An example template is provided as composum/pages/components/search/defaulttemplate.

Property dialog for the search result component

There is a component provided for the display of the search field and one for the display of search results. The configuration can be provided at the resource including the component itself, or inherited. For the search field embedded in the navigation the configuration is put into the home page at jcr:content/search (possibly also inherited).

Example search page /content/prototype/pages/components/site/home/meta/search in the prototype, showing the search field in the navigation, a search field embedded into the page and the search results component, using the provided template composum/pages/components/search/defaulttemplate.

Implementation

Implementation Remarks

A heuristic in ExcerptGeneratorImpl looks for fragments containing the search words in the page content n and the descendant nodes o.

The implementation uses the Composum Query mechanism that transparently supports versioned pages. To generate excerpts we search in one joined query both for the cpp:PageContent nodes that match all of the search words simultaneously and for the descendant nodes that match at least one of the search words:

While Jackrabbit can generate an excerpt, this is not usable for our purposes because it only collects the excerpts from the attributes of the found node, not from the aggregated subnodes. Thus, an excerpt can only be formed by searching those nodes.

SELECT n.[jcr:path], o.[jcr:path], ... FROM [cpp:PageContent] AS n LEFT OUTER JOIN [nt:base] AS o ON ISDESCENDANTNODE(o, n) WHERE ISDESCENDANTNODE(n, '/content') AND (CONTAINS(n.* , "searchword1 searchword2" ) ) AND (CONTAINS(o.* , 'searchword1 OR searchword2' ) ) ORDER BY n.[jcr:score] DESC

Setup

To use the search, such an aggregation can be configured by importing aggregates.json e.g. using the browser into /oak:index/lucene/aggregates, assuming the standard sling launchpad setup. It configures that descendants of cpp:PageContent up to a depth of 9 are aggregated, and the descendants of nt:frozenNode are also recursively aggregated up to depth 9.

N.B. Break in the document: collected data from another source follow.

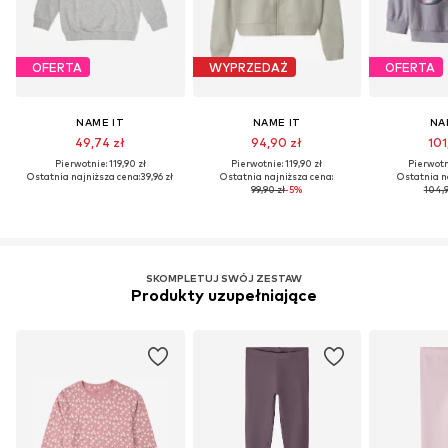
OFERTA
WYPRZEDAŻ
OFERTA
NAME IT
NAME IT
NA
49,74 zł
94,90 zł
101
Pierwotnie: 119,90 zł
Pierwotnie: 119,90 zł
Pierwotni
Ostatnia najniższa cena:
39,96 zł
Ostatnia najniższa cena:
Ostatnia n
99,90 zł
-5%
104,9
SKOMPLETUJ SWÓJ ZESTAW
Produkty uzupełniające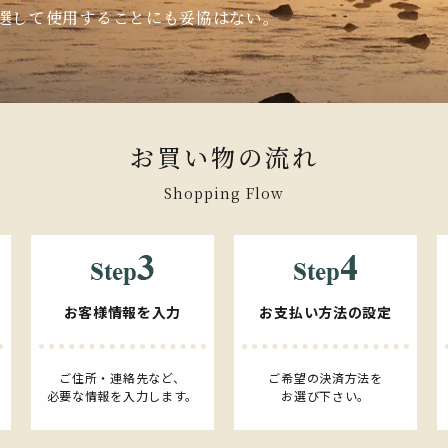
厳選して使用することにも妥協はない。
お買い物の流れ
Shopping Flow
お客様情報を入力
お支払い方法の設定
ご住所・連絡先など、
ご希望の決済方法を
必要な情報を入力します。
お選び下さい。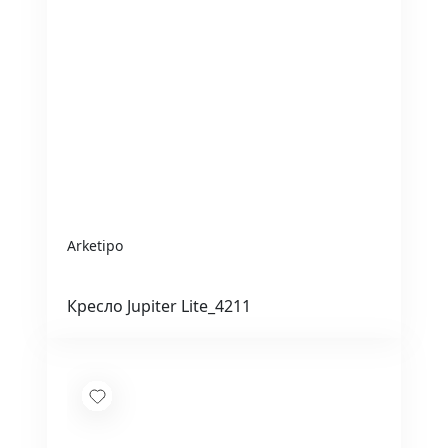
Arketipo
Кресло Jupiter Lite_4211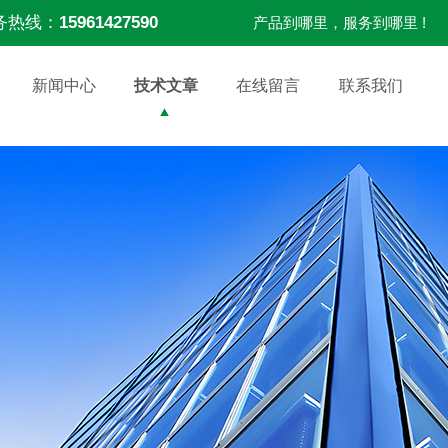
务热线：
15961427590
产品到哪里，服务到哪里 !
新闻中心
技术文章
在线留言
联系我们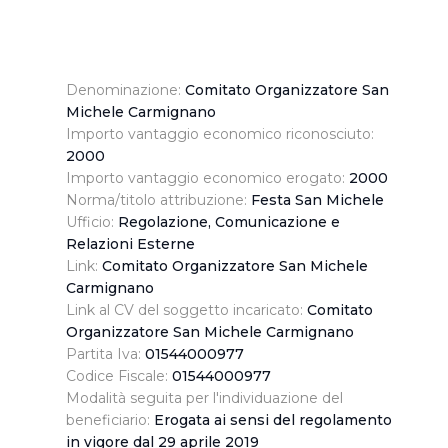
Denominazione:
Comitato Organizzatore San
Michele Carmignano
Importo vantaggio economico riconosciuto:
2000
Importo vantaggio economico erogato:
2000
Norma/titolo attribuzione:
Festa San Michele
Ufficio:
Regolazione, Comunicazione e
Relazioni Esterne
Link:
Comitato Organizzatore San Michele
Carmignano
Link al CV del soggetto incaricato:
Comitato
Organizzatore San Michele Carmignano
Partita Iva:
01544000977
Codice Fiscale:
01544000977
Modalità seguita per l'individuazione del
beneficiario:
Erogata ai sensi del regolamento
in vigore dal 29 aprile 2019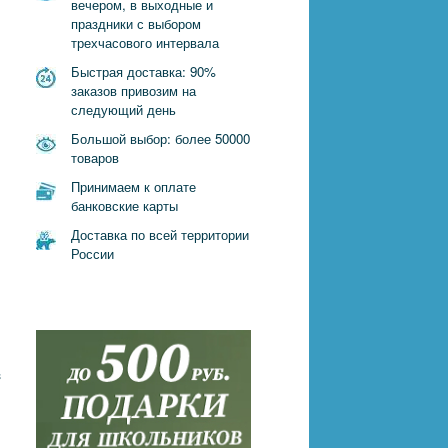
вечером, в выходные и
праздники с выбором
трехчасового интервала
Быстрая доставка: 90%
заказов привозим на
следующий день
Большой выбор: более 50000
товаров
Принимаем к оплате
банковские карты
Доставка по всей территории
России
з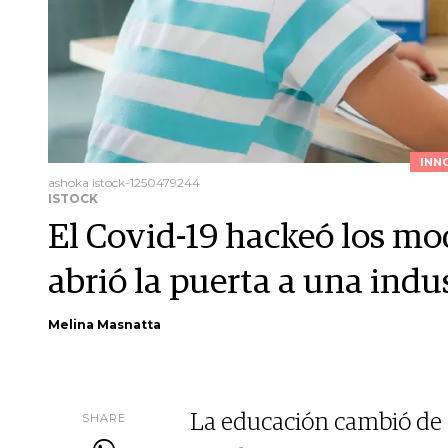
INN
ashoka istock-1250479244
ISTOCK
El Covid-19 hackeó los mo
abrió la puerta a una indu
Melina Masnatta
SHARE
La educación cambió de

Configuration of Lucene aggregation

Background: A search should find all pages that contain all the search words, even if they are distributed over several paragraphs in the page. These, however, are represented by different JCR-nodes, so a simple fulltext search would not find such pages. The lucene engine used for the fulltext search can however be configured such that the words found in descendant nodes are aggregated into the node. Thus, the repository needs to be configured such that all subnodes of nodes of primary type cpp:PageContent are aggregated into that node. (We search for cpp:PageContent instead of, e.g., cpp:Page since, when using versioning, the page content is versioned and appears as frozen node in the version storage). To support search in versioned content, the descendants of nt:frozenNodes are also aggregated recursively - unfortunately it is not possible to distinguish between frozen nodes of cpp:PageContent or other nodes.